China’s island development in the South China Sea has inflamed regional tensions, including with nations that have competing claims to the land formations. Most fear that Beijing, which has built airfields and placed weapons systems on the man-made islands, will use the construction to extend its military reach and perhaps try to restrict navigation.

Three times in the past seven months, U.S. warships deliberately have sailed close to one of those islands to exercise freedom of navigation and challenge the claims.

In response, China has deployed fighter jets and ships to track and warn off the American ships, and accused the U.S. of provocative action.

Twice this year, Defense Secretary Ash Carter has flown to U.S. aircraft carriers in the South China Sea with reporters, sending a message that the U.S. will not cede navigational rights. He plans to return to the area next week for an annual Asian national security conference.

“China has taken some expansive and unprecedented actions in the South China Sea, pressing excessive maritime claims contrary to international law,” Carter said Friday during a speech to graduates at the U.S. Naval Academy. “The result is that China’s actions could erect a Great Wall of self-isolation, as countries across the region – allies, partners, and the unaligned – are voicing concerns publicly and privately, at the highest levels.”

Similarly, Russian attack planes buzzed a U.S. Navy warship in international waters in the Baltic Sea last month, and last week Moscow lodged a formal protest about a U.S. reconnaissance flight over the Sea of Japan.

The U.S. says its missions are meant to underscore the rights of the U.S. and others to traverse the region freely and to block efforts by any nation to unlawfully extend their boundaries or territorial rights.

“To the degree that we could advocate more strongly, we need to do enough of these things so that advocacy is well understood,” Richardson said in an Associated Press interview. “Certainly if you wanted to dial those up in frequency, well I think that we can support that.” The U.S. is establishing “a new normal level of activity or interaction” that comes with Russia’s and China’s “return to great power competition.”

Richardson noted that freedom of navigation operations happen hundreds of times a year in the backyards of friends and foes.

“Even though there’s a tremendous amount of visibility on the South China Sea right now, it is important to keep those in context,” he said. “We do these around the world against a lot of these excessive claims.”

Under the Law of the Sea, a country can claim up to 12 nautical miles beyond its coastline.

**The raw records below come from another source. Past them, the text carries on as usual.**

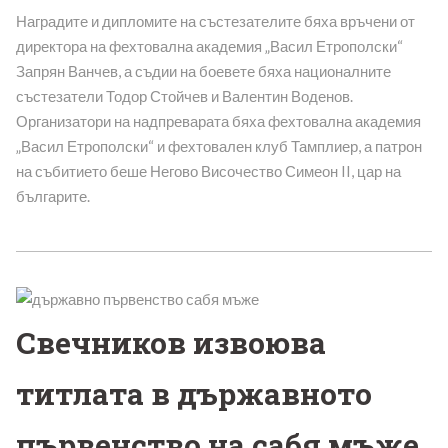
Наградите и дипломите на състезателите бяха връчени от
директора на фехтовална академия „Васил Етрополски“
Запрян Ванчев, а съдии на боевете бяха националните
състезатели Тодор Стойчев и Валентин Воденов.
Организатори на надпреварата бяха фехтовална академия
„Васил Етрополски“ и фехтовален клуб Тамплиер, а патрон
на събитието беше Негово Височество Симеон II, цар на
българите.
Свечников извоюва
титлата в държавното
първенство на сабя мъже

In some cases countries try to claim more than that.

In other cases, countries try to restrict what others can do within the 200-mile exclusive economic zone that’s allowed under international law. For example, they may require advance notice of a flight or ship passage within that zone or prohibit certain military activities there.

The Pentagon releases an annual report that lists the countries where the U.S. has conducted freedom of navigation operations, but includes no details.

U.S. military officials said that at least 80 percent are done by ships, but U.S. aircraft also conduct flights to challenge excessive airspace claims.

The most frequent U.S. operations are in the narrow Strait of Hormuz, where hundreds of times a year ships pass through territorial waters claimed by Iran and Oman. Both countries try to restrict movement through the strait, but international law allows innocent passage.

The Iranian military often hails U.S. ships and tells them to leave. The two sides essentially follow a script, as the U.S. ship continues on its way.

In other places around the globe, including portions of India or large swaths of the South American coast, U.S. ships routinely sail within claimed territorial waters or refuse to provide advance requests for transit. Often the operations go unnoticed or trigger no reaction or protest.

In some cases, U.S. officials said, countries are only aware of the operation after the Pentagon releases the annual report.

According to the 2015 report, the U.S. formally conducted freedom of navigation operations as a way of challenging excessive claims made by 13 countries during the budget year ending Sept. 30.